» **EXERCISE PROMPT**: Please give back only the lines below from the one containing "Kasprick Diamantwerkzeuge GmbH." to the one containing "os, tornando-a mais", each repeated word for word, both ends included.

▼

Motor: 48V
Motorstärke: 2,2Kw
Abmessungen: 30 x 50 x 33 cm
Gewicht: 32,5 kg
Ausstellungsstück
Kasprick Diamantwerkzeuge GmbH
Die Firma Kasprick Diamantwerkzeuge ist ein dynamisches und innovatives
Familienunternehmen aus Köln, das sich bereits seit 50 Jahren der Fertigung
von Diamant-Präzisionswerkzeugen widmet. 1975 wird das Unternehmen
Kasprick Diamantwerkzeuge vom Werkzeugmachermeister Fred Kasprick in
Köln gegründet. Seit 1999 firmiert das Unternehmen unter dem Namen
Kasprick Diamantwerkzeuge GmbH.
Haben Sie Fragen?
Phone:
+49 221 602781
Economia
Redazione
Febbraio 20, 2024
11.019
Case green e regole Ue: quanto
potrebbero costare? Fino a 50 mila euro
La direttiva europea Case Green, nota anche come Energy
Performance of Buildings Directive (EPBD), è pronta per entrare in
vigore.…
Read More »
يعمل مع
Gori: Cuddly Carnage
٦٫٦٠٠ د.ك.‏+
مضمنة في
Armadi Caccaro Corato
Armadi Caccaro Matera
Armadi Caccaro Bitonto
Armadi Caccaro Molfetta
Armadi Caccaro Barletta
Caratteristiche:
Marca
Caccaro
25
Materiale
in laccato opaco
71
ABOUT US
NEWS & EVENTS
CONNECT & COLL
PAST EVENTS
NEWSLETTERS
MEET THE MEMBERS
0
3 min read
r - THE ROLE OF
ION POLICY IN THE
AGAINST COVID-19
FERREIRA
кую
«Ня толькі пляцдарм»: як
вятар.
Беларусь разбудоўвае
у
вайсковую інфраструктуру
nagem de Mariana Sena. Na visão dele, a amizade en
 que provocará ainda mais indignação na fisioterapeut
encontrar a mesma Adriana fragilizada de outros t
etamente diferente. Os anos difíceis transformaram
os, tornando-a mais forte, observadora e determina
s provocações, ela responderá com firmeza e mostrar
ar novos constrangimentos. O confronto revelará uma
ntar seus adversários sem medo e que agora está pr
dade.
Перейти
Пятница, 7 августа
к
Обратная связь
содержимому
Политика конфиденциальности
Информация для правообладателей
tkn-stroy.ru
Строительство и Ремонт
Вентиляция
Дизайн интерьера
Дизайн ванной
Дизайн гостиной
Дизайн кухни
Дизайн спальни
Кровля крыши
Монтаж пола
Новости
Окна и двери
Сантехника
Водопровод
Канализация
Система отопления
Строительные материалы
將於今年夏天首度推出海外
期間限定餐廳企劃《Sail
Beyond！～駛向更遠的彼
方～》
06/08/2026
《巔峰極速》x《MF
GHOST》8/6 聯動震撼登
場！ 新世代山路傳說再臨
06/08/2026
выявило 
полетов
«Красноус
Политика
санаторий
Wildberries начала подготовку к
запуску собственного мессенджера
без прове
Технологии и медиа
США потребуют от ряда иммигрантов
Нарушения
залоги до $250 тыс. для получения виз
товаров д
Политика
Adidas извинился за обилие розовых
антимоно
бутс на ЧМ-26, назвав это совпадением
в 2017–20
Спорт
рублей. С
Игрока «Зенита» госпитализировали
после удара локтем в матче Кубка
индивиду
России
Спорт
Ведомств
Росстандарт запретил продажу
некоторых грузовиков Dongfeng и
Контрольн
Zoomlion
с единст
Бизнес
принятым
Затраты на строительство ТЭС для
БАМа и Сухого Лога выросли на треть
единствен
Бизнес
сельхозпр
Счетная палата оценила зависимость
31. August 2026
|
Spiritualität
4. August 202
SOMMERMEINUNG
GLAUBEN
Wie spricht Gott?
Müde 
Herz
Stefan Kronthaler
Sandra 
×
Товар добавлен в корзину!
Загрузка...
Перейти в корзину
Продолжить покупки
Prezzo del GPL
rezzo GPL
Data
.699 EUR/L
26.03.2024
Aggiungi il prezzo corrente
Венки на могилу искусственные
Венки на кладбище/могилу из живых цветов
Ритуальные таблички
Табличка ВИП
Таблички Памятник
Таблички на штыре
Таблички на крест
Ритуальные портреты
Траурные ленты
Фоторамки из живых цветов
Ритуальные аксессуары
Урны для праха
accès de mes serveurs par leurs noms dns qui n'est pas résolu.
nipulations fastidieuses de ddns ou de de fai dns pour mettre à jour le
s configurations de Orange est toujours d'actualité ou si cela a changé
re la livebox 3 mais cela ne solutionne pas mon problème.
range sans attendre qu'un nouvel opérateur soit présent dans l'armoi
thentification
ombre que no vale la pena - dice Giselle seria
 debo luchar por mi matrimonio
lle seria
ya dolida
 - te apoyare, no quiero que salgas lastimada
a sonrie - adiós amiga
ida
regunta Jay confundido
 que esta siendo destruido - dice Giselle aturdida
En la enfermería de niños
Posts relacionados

▲

» **EXERCISE OUTPUT**:
Kasprick Diamantwerkzeuge GmbH.
Haben Sie Fragen?
Phone:
+49 221 602781
Economia
Redazione
Febbraio 20, 2024
11.019
Case green e regole Ue: quanto
potrebbero costare? Fino a 50 mila euro
La direttiva europea Case Green, nota anche come Energy
Performance of Buildings Directive (EPBD), è pronta per entrare in
vigore.…
Read More »
يعمل مع
Gori: Cuddly Carnage
٦٫٦٠٠ د.ك.‏+
مضمنة في
Armadi Caccaro Corato
Armadi Caccaro Matera
Armadi Caccaro Bitonto
Armadi Caccaro Molfetta
Armadi Caccaro Barletta
Caratteristiche:
Marca
Caccaro
25
Materiale
in laccato opaco
71
ABOUT US
NEWS & EVENTS
CONNECT & COLL
PAST EVENTS
NEWSLETTERS
MEET THE MEMBERS
0
3 min read
r - THE ROLE OF
ION POLICY IN THE
AGAINST COVID-19
FERREIRA
кую
«Ня толькі пляцдарм»: як
вятар.
Беларусь разбудоўвае
у
вайсковую інфраструктуру
nagem de Mariana Sena. Na visão dele, a amizade en
 que provocará ainda mais indignação na fisioterapeut
encontrar a mesma Adriana fragilizada de outros t
etamente diferente. Os anos difíceis transformaram
os, tornando-a mais forte, observadora e determina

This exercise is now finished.